#### [What this task involves]
What this exercise needs is every entry restated as written, with no pictures.

(Recorded data)
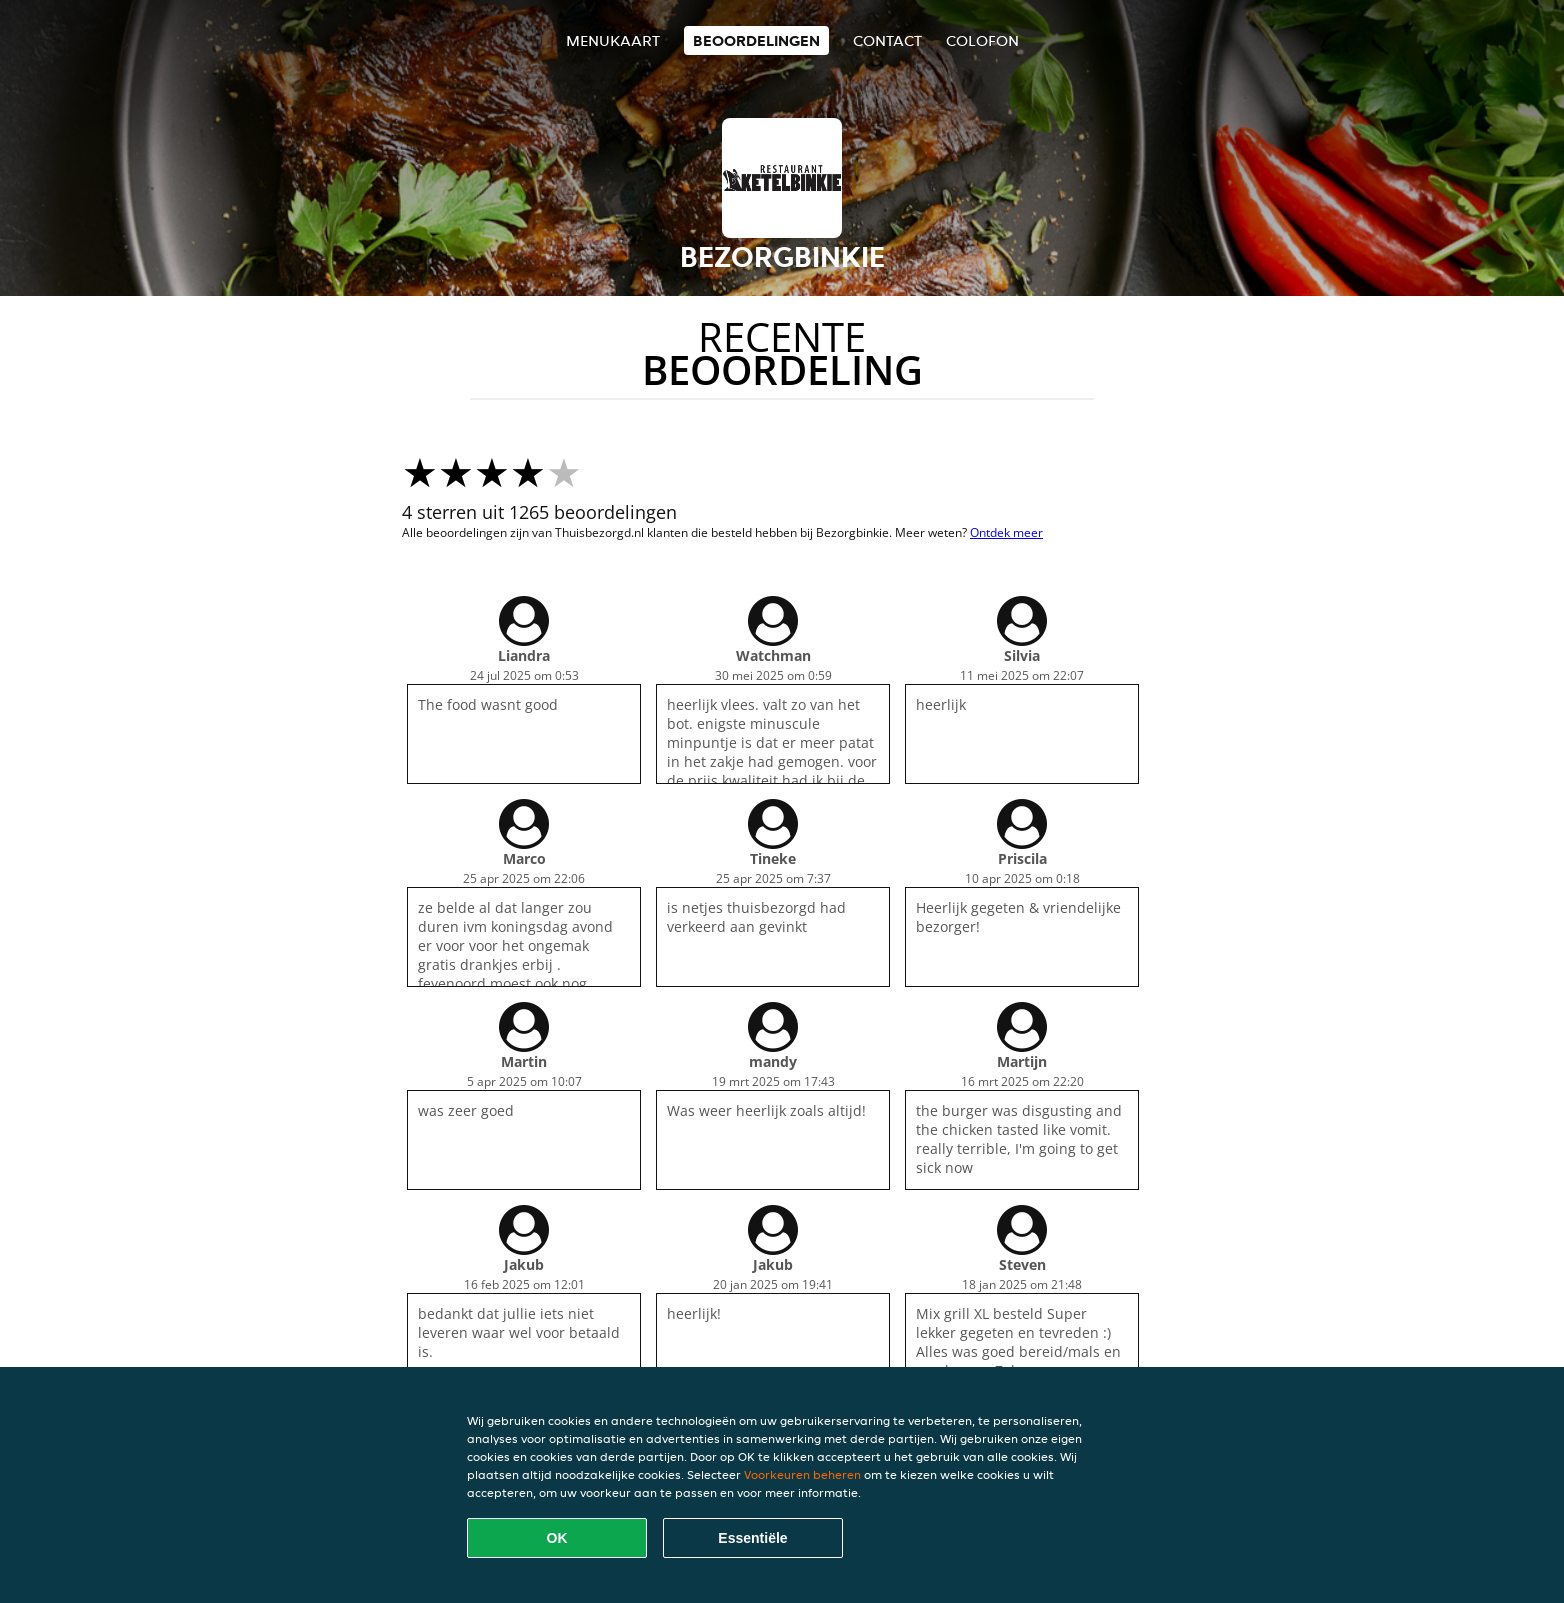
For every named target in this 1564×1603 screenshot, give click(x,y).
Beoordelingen (756, 40)
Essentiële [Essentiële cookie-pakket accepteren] (752, 1538)
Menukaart (613, 40)
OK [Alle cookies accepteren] (557, 1538)
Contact (887, 40)
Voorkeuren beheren (802, 1474)
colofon (982, 40)
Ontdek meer (1006, 532)
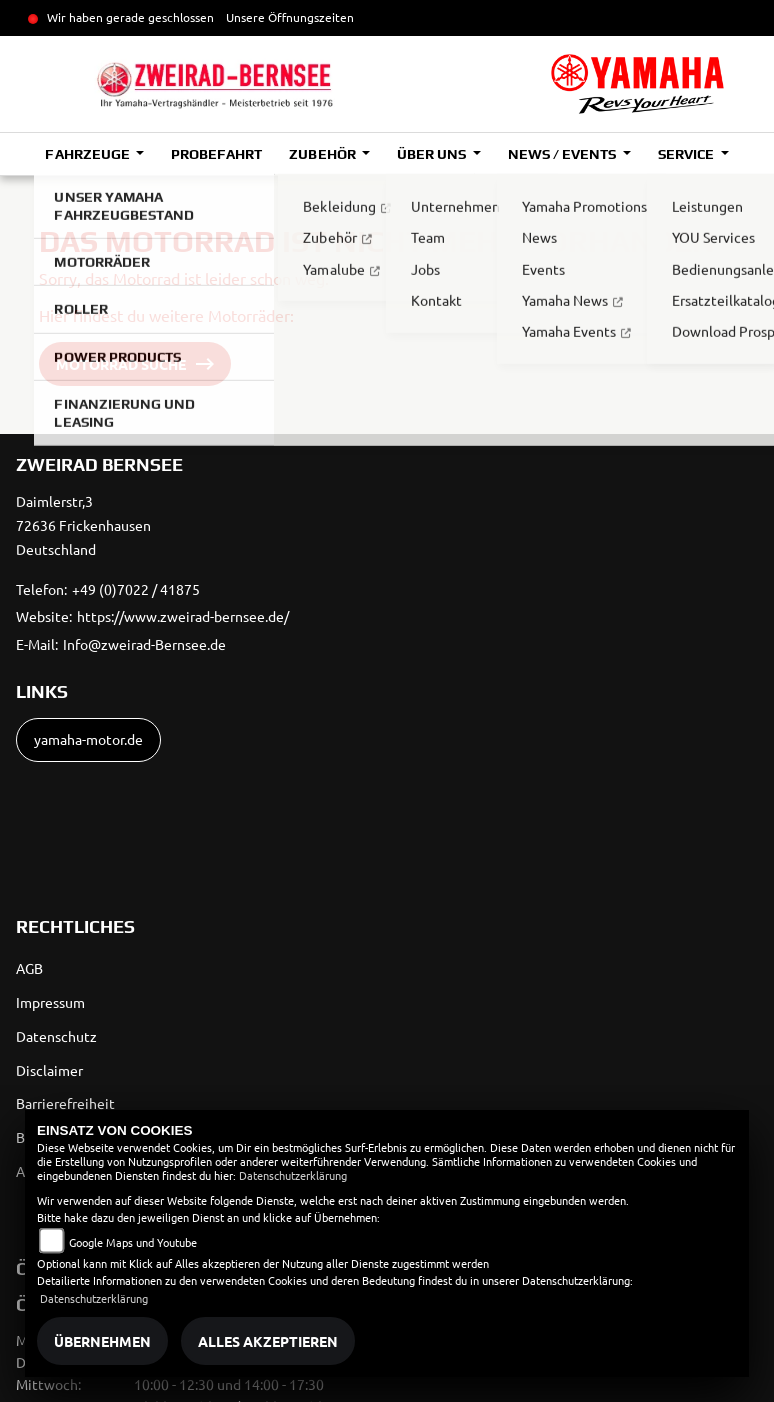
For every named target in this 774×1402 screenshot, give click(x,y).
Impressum (50, 1002)
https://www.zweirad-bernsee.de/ (183, 616)
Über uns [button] (433, 154)
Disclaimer (49, 1070)
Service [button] (687, 154)
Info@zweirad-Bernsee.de (144, 644)
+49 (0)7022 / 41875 (136, 589)
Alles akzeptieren (268, 1341)
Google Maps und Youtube (133, 1242)
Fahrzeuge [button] (88, 154)
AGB (29, 968)
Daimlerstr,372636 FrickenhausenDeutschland (83, 525)
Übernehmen (102, 1341)
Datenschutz (56, 1036)
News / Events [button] (563, 154)
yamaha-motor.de (88, 739)
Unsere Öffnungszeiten (290, 17)
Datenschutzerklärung (293, 1175)
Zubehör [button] (323, 154)
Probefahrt (216, 154)
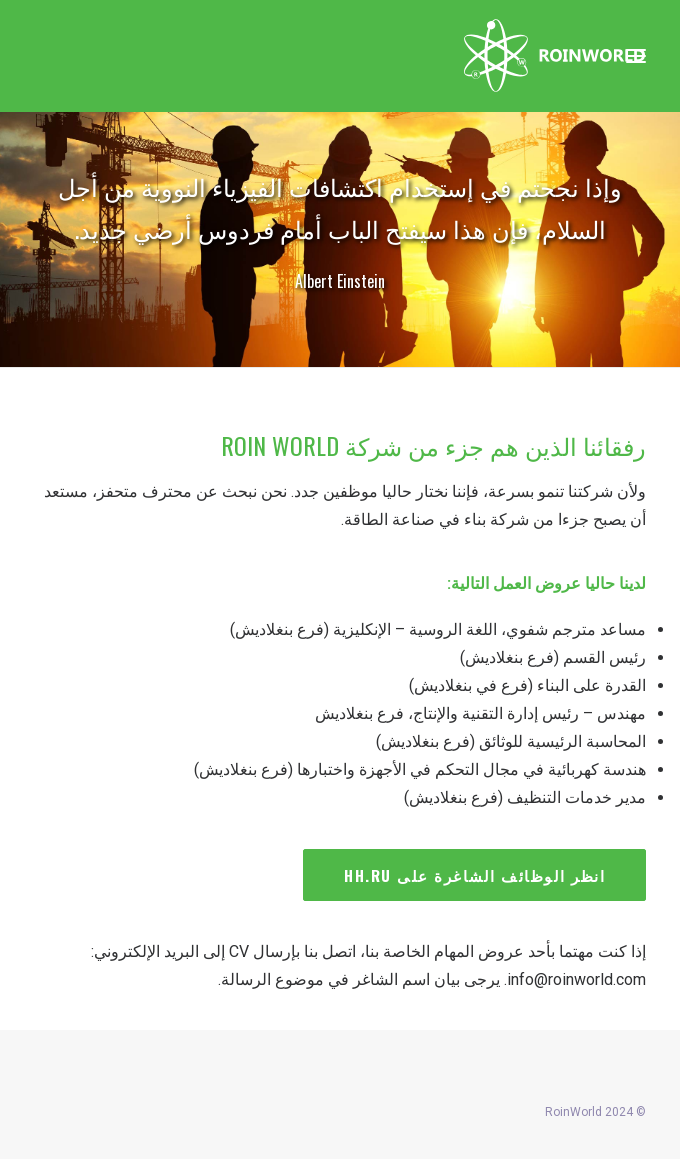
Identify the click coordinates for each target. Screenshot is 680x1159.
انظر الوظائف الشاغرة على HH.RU (474, 875)
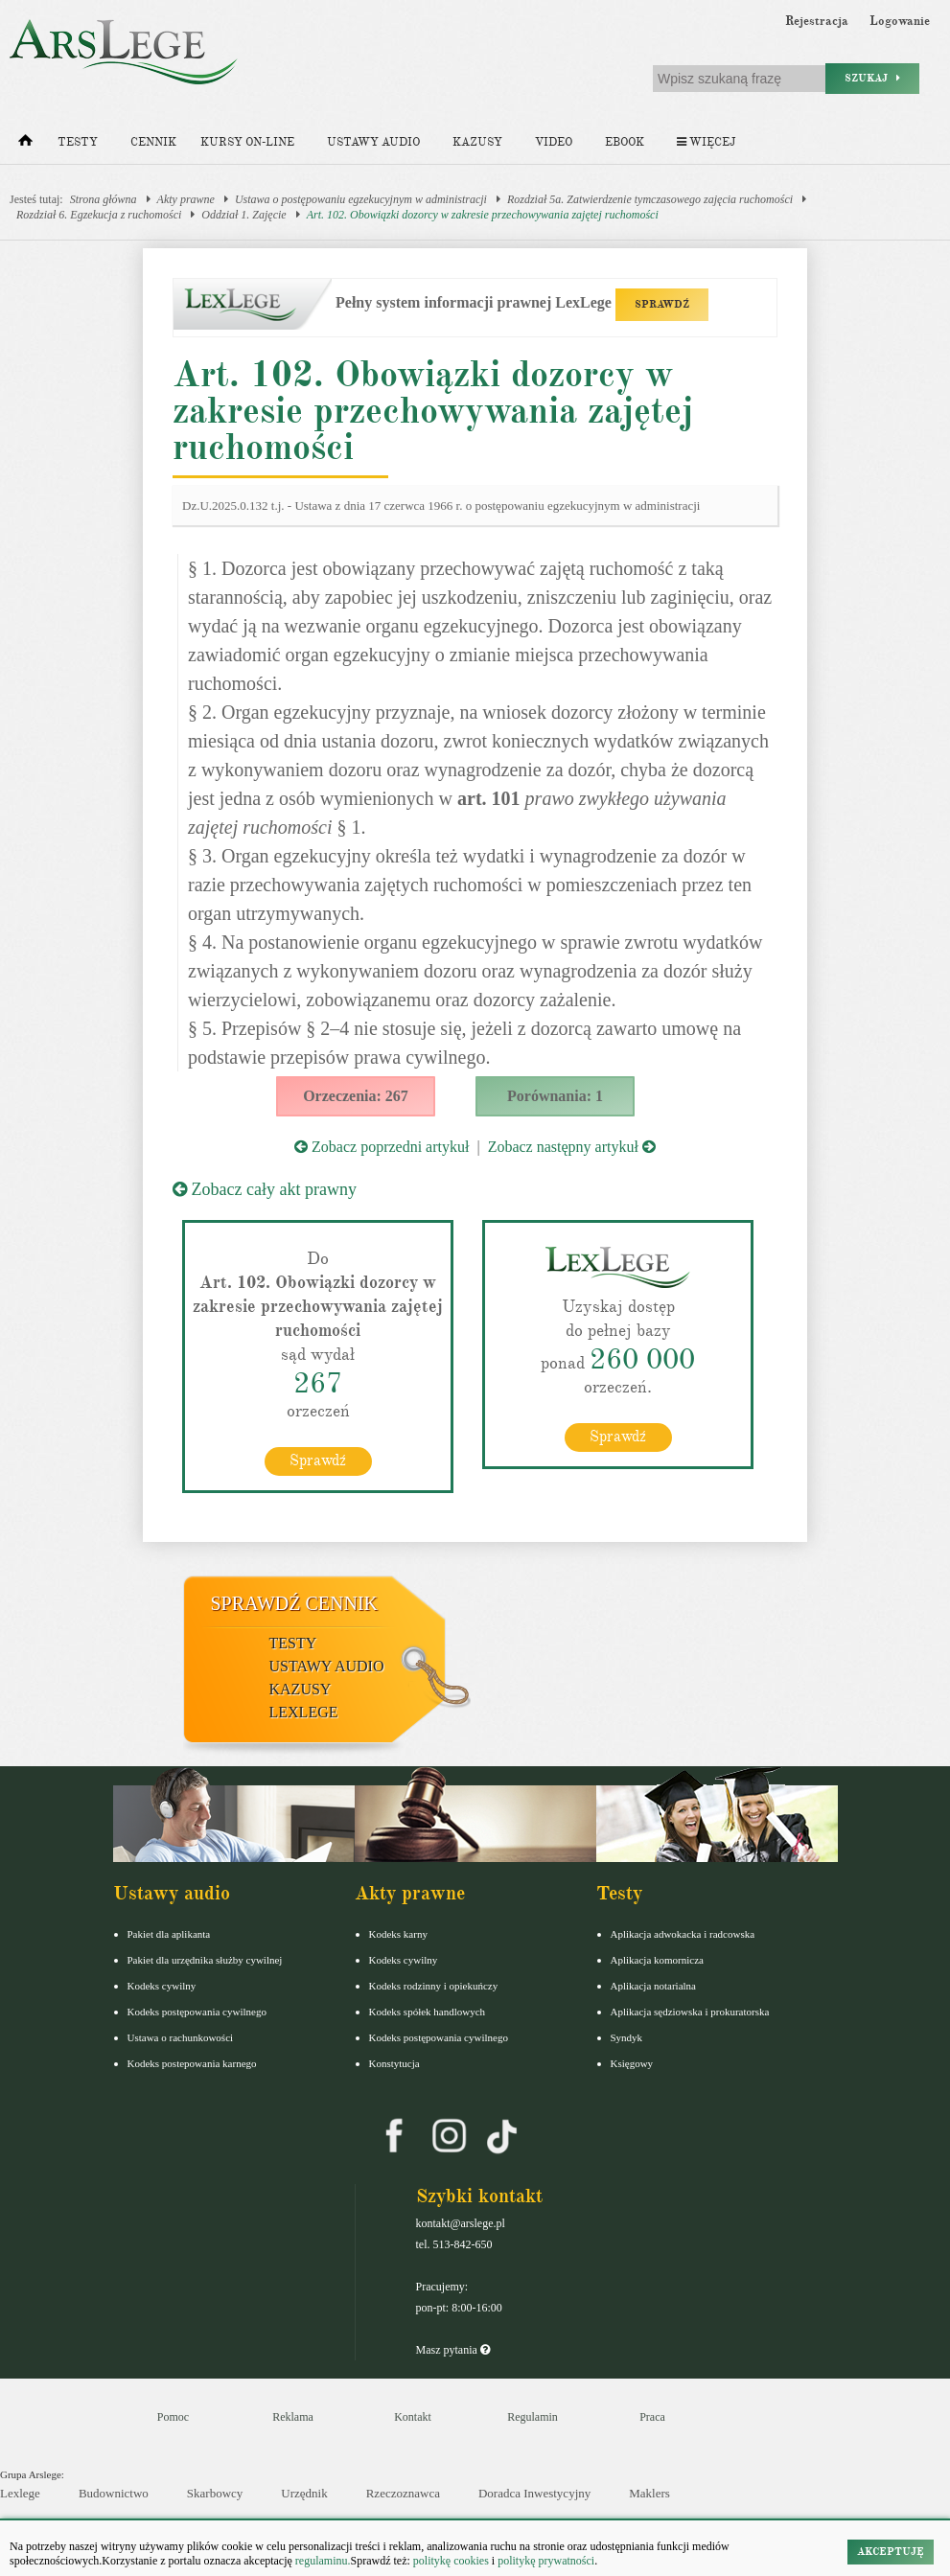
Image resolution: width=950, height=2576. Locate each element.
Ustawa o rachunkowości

#### [Answer space]
For every named target in this 1564×1603 screenshot, give click(x,y).
Beoordelingen (756, 40)
Essentiële [Essentiële cookie-pakket accepteren] (752, 1538)
Menukaart (613, 40)
OK [Alle cookies accepteren] (557, 1538)
Contact (887, 40)
Voorkeuren beheren (802, 1474)
colofon (982, 40)
Ontdek meer (1006, 532)
For every named target in this 774×1402 screenshot, give click(x,y).
Impressum (50, 1002)
https://www.zweirad-bernsee.de/ (183, 616)
Über uns [button] (433, 154)
Disclaimer (49, 1070)
Service [button] (687, 154)
Info@zweirad-Bernsee.de (144, 644)
+49 (0)7022 / 41875 (136, 589)
Alles akzeptieren (268, 1341)
Google Maps und Youtube (133, 1242)
Fahrzeuge [button] (88, 154)
AGB (29, 968)
Daimlerstr,372636 FrickenhausenDeutschland (83, 525)
Übernehmen (102, 1341)
Datenschutz (56, 1036)
News / Events [button] (563, 154)
yamaha-motor.de (88, 739)
Unsere Öffnungszeiten (290, 17)
Datenschutzerklärung (293, 1175)
Zubehör [button] (323, 154)
Probefahrt (216, 154)
Identify the click coordinates for each target. Screenshot is 680x1159.
انظر الوظائف الشاغرة على HH.RU (474, 875)
Image resolution: width=950, height=2576. Locate each element.
Ustawa o rachunkowości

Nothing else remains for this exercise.